I would argue that e-books are harder to get than physical ones, especially if you are already a regular library user. You have to own a device and be tech savvy enough to get through the setup process. But setting that aside, this doesn't change the fact that it's more expensive to meet digital demand than physical demand.

I predate ebooks in this industry, so I have seen it evolve a great deal. The prices have come down, the user experience has improved ten-fold, and cooperation has improved among libraries to the point that even the smallest library can offer e-books. But until libraries can make their own devices, build their own software, break the agency pricing model, and get rid of DRM it will never reach the point physical materials have.

But as I said, we focus on the bad, and not the good. Usage of audiobooks has increased 20% every year for the past several years, driven almost entirely by electronic titles (this is our only format where electronic circulation is higher than physical). E-books are far more accessible for users with disabilities or simply older readers who struggle with seeing or even holding books. E-books never get stolen or damaged, nor do they wear out (indeed, this is the argument Random House made when they increased their pricing). Publishers have discovered they want to work with libraries because libraries are big spenders and buy materials that would otherwise not sell (especially backlist titles).

The larger "threat", if you want to call it that, of e-books is not major publishers, but Amazon, YouTube, Spotify, etc. The industry is changing and increasingly, creators do not need to work with a publisher to be successful. A large chunk of the market for materials is being hoovered away into silos. Personally I feel the library's future is in its physical space.


The thing about these 'pirate libraries' that makes them seem so vital to me is they're made up of people far more motivated to preserve and keep available the documents than the actual copyright holders ever will be.

I draw comparisons to the vast value that was lost when Oink and What.cd were shut down.


Sadly, I never even knew about What.cd when it was alive, not that I'd have had the time and wherewithal to join. But this is the article that made me lament its passing: https://qz.com/840661/what-cd-is-gone-a-eulogy-for-the-great...


Thanks for the link - the comparison to the burned Library of Alexandria was one I hadn't thought of before.


Wow, likewise never knew of it until now! Sounds incredible although I also would never have had the time to take part.

That is one thing that makes me a bit sad about Spotify (and there's not much, I think it's a great product and I'd happily pay more for it if I could be sure a reasonable amount went to the artists I listen to) - I worry that people will get so used to streaming from large, but limited catalogs, that obscure recordings (e.g. 90s dance tracks only released on vinyl and the label is now gone) will be forgotten.

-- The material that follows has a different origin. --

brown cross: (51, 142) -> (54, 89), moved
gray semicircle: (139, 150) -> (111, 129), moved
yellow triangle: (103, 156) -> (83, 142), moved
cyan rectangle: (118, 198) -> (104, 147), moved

Hopefully there's enough hardcore fans to prevent that happening - but in an ideal world Spotify would somehow have access to all this kind of stuff you currently only find on YouTube!

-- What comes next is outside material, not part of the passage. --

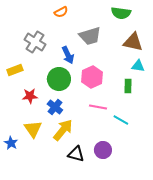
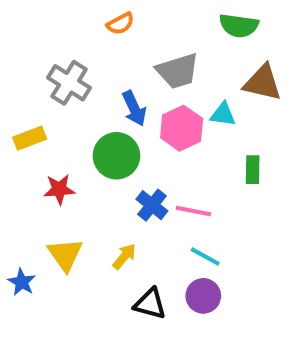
cyan triangle: (138, 66) -> (223, 114), moved
pink hexagon: (92, 77) -> (182, 128), moved
blue cross: (55, 107) -> (152, 205), moved
cyan line: (121, 120) -> (205, 256), moved
yellow arrow: (63, 130) -> (124, 256), size x0.6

I am already wondering whether a fundraiser to download KG would make sense. If that would disappear... there is absolutely no collection like that, anywhere. 100 000 non mainstream movies!

If you all you want is a cold copy and not keep it online, the costs are not enormous perhaps 5K EUR or so.


Indeed, I was briefly involved with the "bookz" scene as it was known at the time, over a decade ago, and the amount of --- completely voluntary --- effort that its members expended, especially considering the risks, was nothing short of amazing. People would go to their local libraries and borrow dozens of books to scan and upload, while also discussing on the forums ways to make the process go more quickly, and in general collaborating very efficiently.

When a few of them turned out to be from the same region, they would even organise "scanparties" where the goal would be to digitise whole sections of a particular library within a short time. I'm sure they raised some suspicion among librarians, and others would've noticed when entire shelves suddenly became empty, but to my knowledge no one was actually caught... and there were plenty of excuses to go around.

A memorable result from one of those is that there is now an extensive collection of car service manuals floating around on the Internet in various torrents and also as individual PDFs.


I have an irrational love for Gen1 Series 2 Subaru Liberty RS Turbos. An Australian variant of the Japanese Legacy with a number of mechanical differences.

Through some unknown hero (to me) going out and scanning the service manual held at a technical school in a country town 4 hours from here I have a copy as a PDF.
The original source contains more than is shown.